Some lines in the entries contain the word "Haber". Copy all of them.
+++
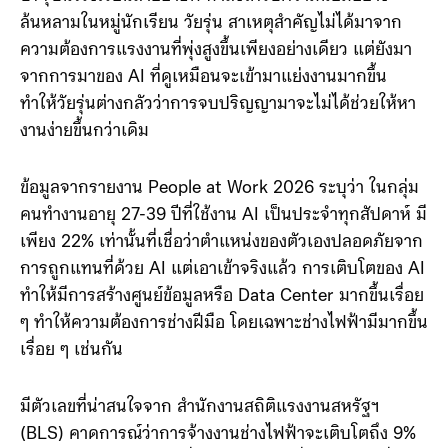
ปัจจุบันโรงเรียนสายอาชีพ กำลังได้รับความนิยมอย่าง
ล้นหลามในหมู่นักเรียน วัยรุ่น สาเหตุสำคัญไม่ได้มาจาก
ความต้องการแรงงานที่พุ่งสูงขึ้นเพียงอย่างเดียว แต่ยังมา
จากการมาของ AI ที่ดูเหมือนจะเข้ามาแย่งงานมากขึ้น
ทำให้วัยรุ่นต่างกลัวว่าการจบปริญญามาจะไม่ได้ช่วยให้หา
งานง่ายขึ้นกว่าเดิม
ข้อมูลจากรายงาน People at Work 2026 ระบุว่า ในกลุ่ม
คนทำงานอายุ 27-39 ปีที่ใช้งาน AI เป็นประจำทุกสัปดาห์ มี
เพียง 22% เท่านั้นที่เชื่อว่าตำแหน่งของตัวเองปลอดภัยจาก
การถูกแทนที่ด้วย AI แต่เอาเข้าจริงแล้ว การเติบโตของ AI
ทำให้มีการสร้างศูนย์ข้อมูลหรือ Data Center มากขึ้นเรื่อย
ๆ ทำให้ความต้องการช่างฝีมือ โดยเฉพาะช่างไฟฟ้ามีมากขึ้น
เรื่อย ๆ เช่นกัน
มีตัวเลขที่น่าสนใจจาก สำนักงานสถิติแรงงานสหรัฐฯ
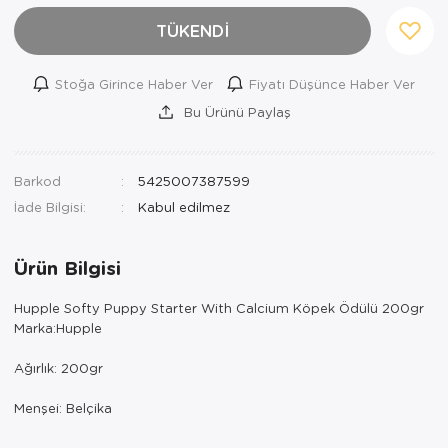
TÜKENDİ
Stoğa Girince Haber Ver
Fiyatı Düşünce Haber Ver
Bu Ürünü Paylaş
Barkod
5425007387599
İade Bilgisi:
Ürün Bilgisi
Hupple Softy Puppy Starter With Calcium Köpek Ödülü 200gr
Marka:Hupple
Ağırlık: 200gr
Menşei: Belçika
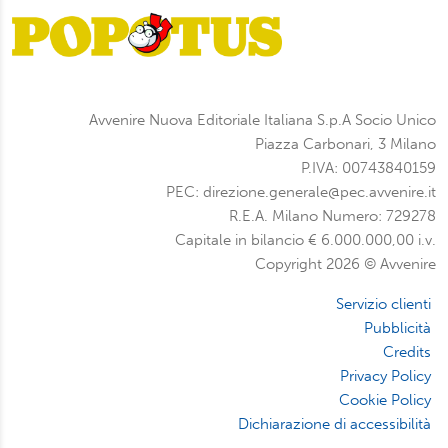
Avvenire Nuova Editoriale Italiana S.p.A Socio Unico
Piazza Carbonari, 3 Milano
P.IVA: 00743840159
PEC: direzione.generale@pec.avvenire.it
R.E.A. Milano Numero: 729278
Capitale in bilancio € 6.000.000,00 i.v.
Copyright 2026 © Avvenire
Servizio clienti
Pubblicità
Credits
Privacy Policy
Cookie Policy
Dichiarazione di accessibilità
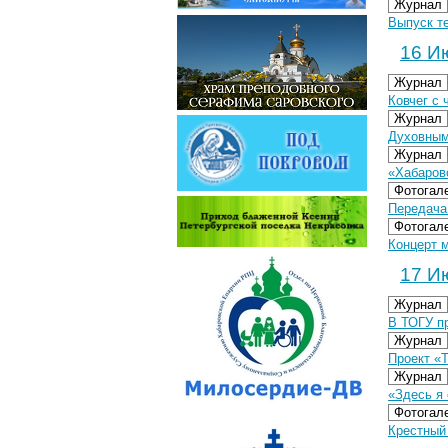
Журнал
Выпуск т
16 Ию
Журнал
Ковчег с
Журнал
Духовным
Журнал
«Хабаровс
Фотогал
Передача
Фотогал
Концерт м
17 Ию
Журнал
В ТОГУ п
Журнал
Проект «
Журнал
«Здесь я
Фотогал
Крестный 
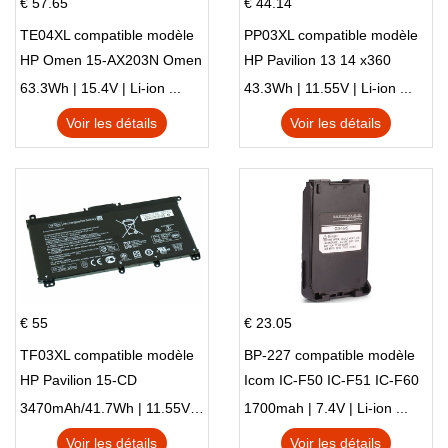
€ 57.65
€ 44.14
TE04XL compatible modèle
PP03XL compatible modèle
HP Omen 15-AX203N Omen
HP Pavilion 13 14 x360
15 Series Pavilion 15 Series
L83388-AC1 L83388-421
63.3Wh | 15.4V | Li-ion ...
43.3Wh | 11.55V | Li-ion ...
HSTNN-LB8S M01118-421
Voir les détails
Voir les détails
M01144-005 13-BB 14-DV
14-DK 15-EH HSTNN-DB9X
€ 55
€ 23.05
TF03XL compatible modèle
BP-227 compatible modèle
HP Pavilion 15-CD
Icom IC-F50 IC-F51 IC-F60
IC-F61 IC-M87
3470mAh/41.7Wh | 11.55V | Li-ion ...
1700mah | 7.4V | Li-ion ...
Voir les détails
Voir les détails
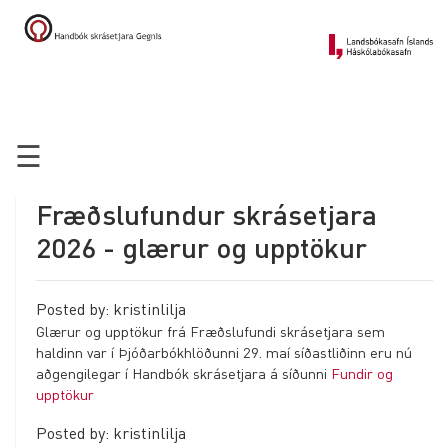
Forsíða
Alma - kerfið
☰
Skráning
MARC21 bókfræði
Fræðslufundur skrásetjara
MARC21 forði
2026 - glærur og upptökur
Nafnmyndaskráning
Posted by: kristinlilja
Fróðleikur
Glærur og upptökur frá Fræðslufundi skrásetjara sem
haldinn var í Þjóðarbókhlöðunni 29. maí síðastliðinn eru nú
aðgengilegar í Handbók skrásetjara á síðunni
Fundir og
upptökur
Posted by: kristinlilja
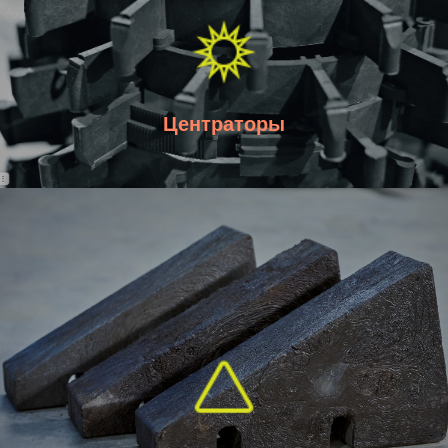
Центраторы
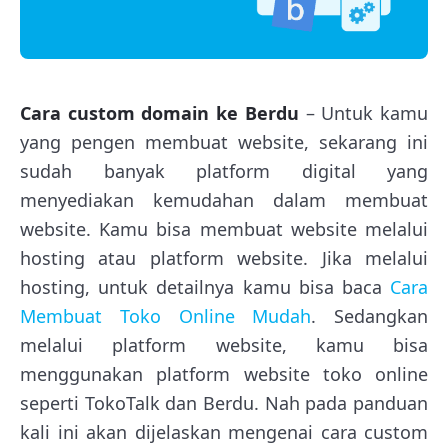
Cara custom domain ke Berdu
– Untuk kamu
yang pengen membuat website, sekarang ini
sudah banyak platform digital yang
menyediakan kemudahan dalam membuat
website. Kamu bisa membuat website melalui
hosting atau platform website. Jika melalui
hosting, untuk detailnya kamu bisa baca
Cara
Membuat Toko Online Mudah
. Sedangkan
melalui platform website, kamu bisa
menggunakan platform website toko online
seperti TokoTalk dan Berdu. Nah pada panduan
kali ini akan dijelaskan mengenai cara custom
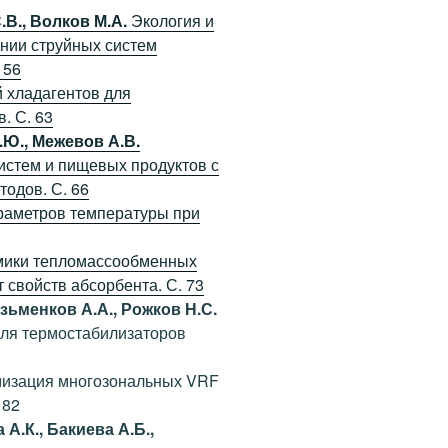
.В., Волков М.А.
Экология и
нии струйных систем
 56
 хладагентов для
. С. 63
.Ю., Межевов А.В.
стем и пищевых продуктов с
одов. С. 66
аметров температуры при
мики тепломассообменных
 свойств абсорбента. С. 73
зьменков А.А., Рожков Н.С.
ля термостабилизаторов
изация многозональных VRF
 82
А.К., Бакиева А.Б.,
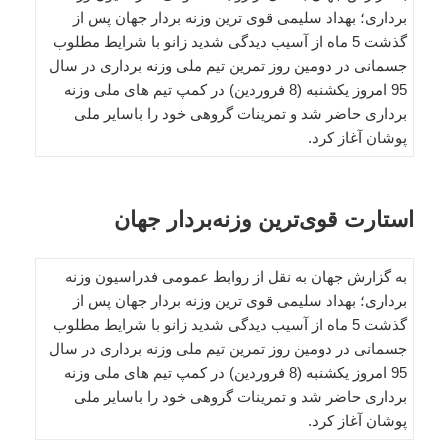
برداری؛ بهداد سلیمی قوی ترین وزنه بردار جهان پس از
گذشت 5 ماه از آسیب دیدگی شدید زانو با شرایط مطلوب
جسمانی در دومین روز تمرین تیم ملی وزنه برداری در سال
95 امروز یکشنبه (8 فروردین) در کمپ تیم های ملی وزنه
برداری حاضر شد و تمرینات گروهی خود را باسایر ملی
پوشان آغاز کرد.
استارت قوی‌ترین وزنه‌بردار جهان
به گزارش جهان به نقل از روابط عمومی فدراسیون وزنه
برداری؛ بهداد سلیمی قوی ترین وزنه بردار جهان پس از
گذشت 5 ماه از آسیب دیدگی شدید زانو با شرایط مطلوب
جسمانی در دومین روز تمرین تیم ملی وزنه برداری در سال
95 امروز یکشنبه (8 فروردین) در کمپ تیم های ملی وزنه
برداری حاضر شد و تمرینات گروهی خود را باسایر ملی
پوشان آغاز کرد.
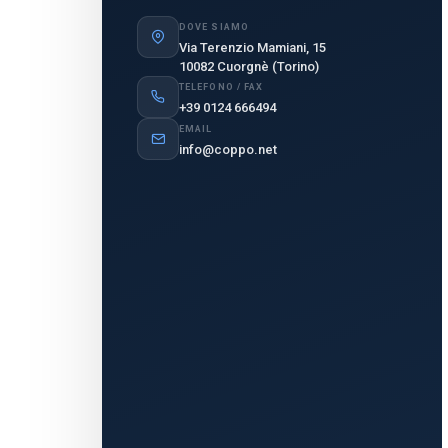
DOVE SIAMO
Via Terenzio Mamiani, 15
10082 Cuorgnè (Torino)
TELEFONO / FAX
+39 0124 666494
EMAIL
info@coppo.net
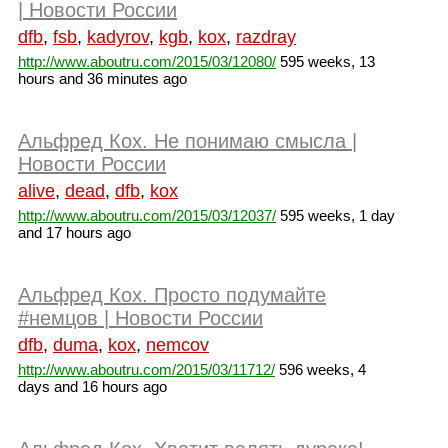
| Новости России
dfb
,
fsb
,
kadyrov
,
kgb
,
kox
,
razdray
http://www.aboutru.com/2015/03/12080/
595 weeks, 13
hours and 36 minutes ago
Альфред Кох. Не понимаю смысла |
Новости России
alive
,
dead
,
dfb
,
kox
http://www.aboutru.com/2015/03/12037/
595 weeks, 1 day
and 17 hours ago
Альфред Кох. Просто подумайте
#немцов | Новости России
dfb
,
duma
,
kox
,
nemcov
http://www.aboutru.com/2015/03/11712/
596 weeks, 4
days and 16 hours ago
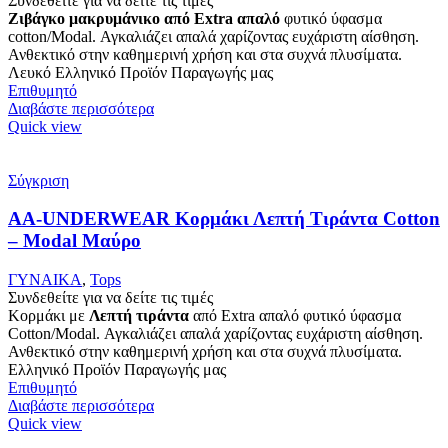
Συνδεθείτε για να δείτε τις τιμές
Ζιβάγκο μακρυμάνικο από Extra απαλό
φυτικό ύφασμα
cotton/Modal. Αγκαλιάζει απαλά χαρίζοντας ευχάριστη αίσθηση.
Ανθεκτικό στην καθημερινή χρήση και στα συχνά πλυσίματα.
Λευκό Ελληνικό Προϊόν Παραγωγής μας
Επιθυμητό
Διαβάστε περισσότερα
Quick view
Σύγκριση
AA-UNDERWEAR Κορμάκι Λεπτή Τιράντα Cotton
– Modal Μαύρο
ΓΥΝΑΙΚΑ
,
Tops
Συνδεθείτε για να δείτε τις τιμές
Κορμάκι με
Λεπτή τιράντα
από Extra απαλό φυτικό ύφασμα
Cotton/Modal. Αγκαλιάζει απαλά χαρίζοντας ευχάριστη αίσθηση.
Ανθεκτικό στην καθημερινή χρήση και στα συχνά πλυσίματα.
Ελληνικό Προϊόν Παραγωγής μας
Επιθυμητό
Διαβάστε περισσότερα
Quick view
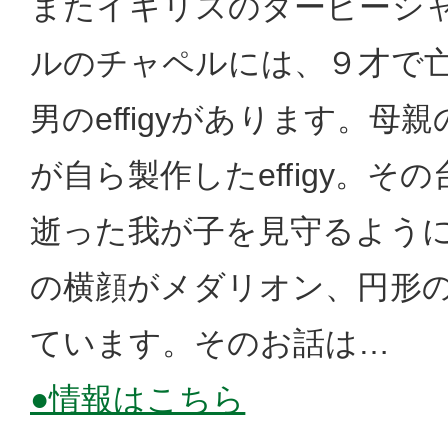
またイギリスのダービーシ
ルのチャペルには、９才で
男のeffigyがあります。母
が自ら製作したeffigy。そ
逝った我が子を見守るよう
の横顔がメダリオン、円形
ています。そのお話は…
●情報はこちら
+++
Response area
Stoğa Girince Haber Ver
Fiyatı Düşünce Haber Ver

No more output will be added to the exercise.